The objectives of this projects are the following:

  1. Provide a C++ implementation of Karger, Klein & Tarjan algorithm for finding MSTs in expected linear time available.
  2. Benchmark the implementation against standard MST methods (Kruskal, Prim, Boruvka)

Assumptions regarding input graphs:

  1. All implementations of this project assume that the edge weights are unique, this is mentioned on the KKT paper as a requirement and it simplifies the design/analysis of the algorithm.
  2. We are at all times dealing with undirected graphs!!

How to build the project

  1. Install Bazel

  2. Run the following command on your command line:

    $ bazel build :all

How to run tests

  1. Build the project in the way described above

  2. Run the following command at your command line:

    $ bazel test :all --cache_test_results=no

How to run benchmarks

  1. Build the project as described above

  2. Run the following command at your command line:

    $ bazel run benchmark:mst_benchmark -c opt

Benchmark Comments

All MST algorithms have been tested with random undirected connected graphs with unique discrete edge weights.

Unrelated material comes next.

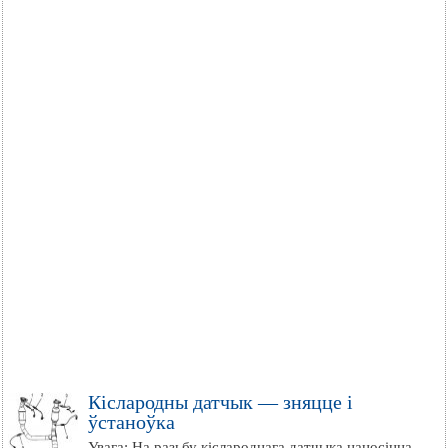
Кіслародны датчык — зняцце і
ўстаноўка
Увага: На разьбу кіслароднага датчыка наносіцца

The runtime complexity has been estimated automatically by using google/benchmark

Results

  1. The KKT implementation provided has a linear behavior in practice (in the datasets tested). See results in the benchmark.txt file for the repo.
  2. All the other tested algorithms don't have linear complexity in theory and this is also true for the benchmark graph instances.
  3. The KKT algorithm still performed poorly compared to the other algorithms, because of a huge constant factor.